Na audiência pública propõe um novo arcabouço regulatório das ofertas públicas de distribuição de valores mobiliários. Na pauta várias mudanças relevantes e novas flexibilidades para conceder registros automáticos para as ofertas públicas. Agilidade e flexibilidade estão em vários pontos da proposta e são aplicáveis a partir de uma matriz onde cada tipo de oferta pública estará sujeita a regras a partir da combinação de valor mobiliário, a natureza da oferta, o investidor a que se destina e alguns outros fatores. Novamente, o tratamento dado à oferta está ligado ao conhecimento e nível de profissionalização do investidor a que ela destina e a possibilidade de maior liberdade nas questões em que sobejar pela tutela do regulador. Esta liberdade, assim como em outros mercados, é acompanhada pela fiscalização da autarquia e de acordo com essa mesma matriz, a responsabilidade de intermediários, ofertantes e seus executivos são preservados no seu radar e assim como a melhoria de informações do mercado de capitais de maneira ampla, oferecendo maior transparência e mitigando assimetrias. Mas a agilidade vai além do registro automático e também sugere redução dos prazos para o rito ordinário do pedido de registro.
Mas a grande novidade apresentada na audiência é sem dúvida a possibilidade de ampliar o conceito de instituição intermediária, permitindo a entrada de novos players, atualmente aptos a exercer a atividade, mas impedidos pela atual regulação. Para este caso, propõe a inédita discussão de admitir não apenas instituições financeiras, mas outras sociedades. Um grande passo para aumentar a concorrência na intermediação de ofertas públicas e permitir que empresas aptas e desassistidas por grandes instituições tenham acesso ao mercado.
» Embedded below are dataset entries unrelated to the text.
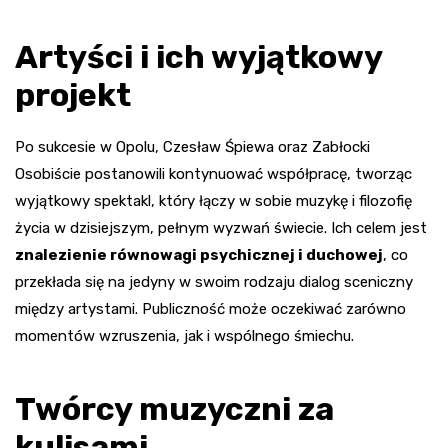
Artyści i ich wyjątkowy
projekt
Po sukcesie w Opolu, Czesław Śpiewa oraz Zabłocki
Osobiście postanowili kontynuować współpracę, tworząc
wyjątkowy spektakl, który łączy w sobie muzykę i filozofię
życia w dzisiejszym, pełnym wyzwań świecie. Ich celem jest
znalezienie równowagi psychicznej i duchowej
, co
przekłada się na jedyny w swoim rodzaju dialog sceniczny
między artystami. Publiczność może oczekiwać zarówno
momentów wzruszenia, jak i wspólnego śmiechu.
Twórcy muzyczni za
kulisami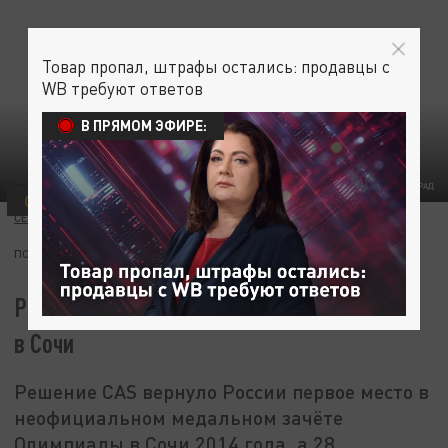
Товар пропал, штрафы остались: продавцы с
WB требуют ответов
В ПРЯМОМ ЭФИРЕ:
ФОТО: ЦАРЬГРАД
СПОРТ
СЕРГЕЙ АСТАХОВ
01 ФЕВРАЛЯ 16:27
ПОДПИШИТЕСЬ:
Россия — вновь первая на Олимпиаде-2014
в Сочи
Решение CAS вернуло России первое место в
неофициальном медальном зачёте
Олимпиады в Сочи 2014 года, а 28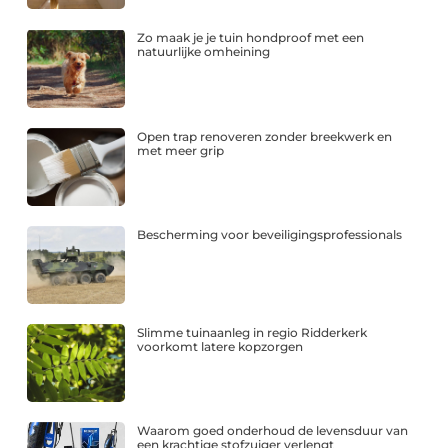
Zo maak je je tuin hondproof met een
natuurlijke omheining
Open trap renoveren zonder breekwerk en
met meer grip
Bescherming voor beveiligingsprofessionals
Slimme tuinaanleg in regio Ridderkerk
voorkomt latere kopzorgen
Waarom goed onderhoud de levensduur van
een krachtige stofzuiger verlengt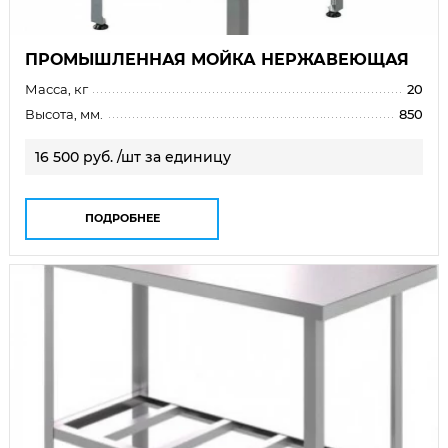
ПРОМЫШЛЕННАЯ МОЙКА НЕРЖАВЕЮЩАЯ
Масса, кг
20
Высота, мм.
850
16 500 руб. /шт за единицу
ПОДРОБНЕЕ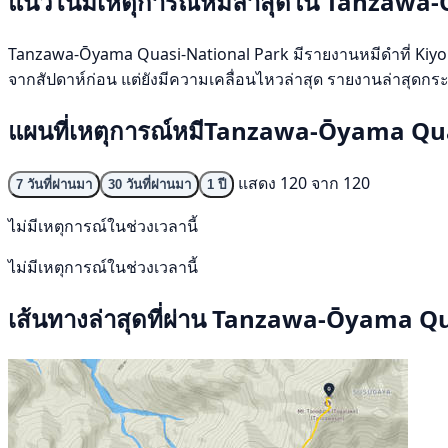
แนวโน้มเหตุการณ์หมีล่าสุดใน Tanzaw
Tanzawa-Ōyama Quasi-National Park มีรายงานหมีดำที่ Kiyokaw
จากสัปดาห์ก่อน แต่ยังมีความเคลื่อนไหวล่าสุด รายงานล่าสุดกระ
แผนที่เหตุการณ์หมีTanzawa-Ōyama Qu
แสดง 120 จาก 120
7 วันที่ผ่านมา
30 วันที่ผ่านมา
1 ปี
ไม่มีเหตุการณ์ในช่วงเวลานี้
ไม่มีเหตุการณ์ในช่วงเวลานี้
เส้นทางล่าสุดที่ผ่าน Tanzawa-Ōyama Q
Todas estas mudanças têm por finalidade fomentar o desenvolvimento do Mercado de Capitais brasileiro, que tem apresentado bons resultados em termos de liquidez e aumento de investidores no mercado de ações, mas ainda engatinhando no mercado renda fixa no que diz respeito à liquidez e número de participantes. Esta última aliás, motivo de discussões há décadas, sobre inciativas que possam aumentar a liquidez no mercado de renda fixa brasileiro.
Mas as discussões não param. Velhas e novas pautas pairam nas mesas daqueles que discutem o mercado. Questões como o fato de a função do agente fiduciário continuar restrita às Instituições Financeiras previamente autorizadas pelo Banco Central do Brasil. Aparentemente permitir que a regra sugerida na audiência pública para as instituições intermediárias seja estendida a estes prestadores de serviços seria bem factível. E ainda resta a mais antiga das pautas, a liquidez do mercado de renda fixa, cuja padronização das escrituras de debêntures sempre foi uma discussão para alcançá-la, mas difícil mesmo é explicar para o investidor estrangeiro e até mesmo para os locais não habituados com o produto, que o cálculo dos juros é com base em um ano de 252 dias.
O que de fato se pode constatar é que estamos trilhando na direção correta e com ótimas perspectivas de agilidade e flexibilidade. Sem dúvida, um grande passo rumo modernização do mercado de capitais brasileiro.
Mara Limonge Macedo
é diretora de Relações com Empresas e Eventos da Apimec Brasil e membro do Conselho de Administração da Cearapar.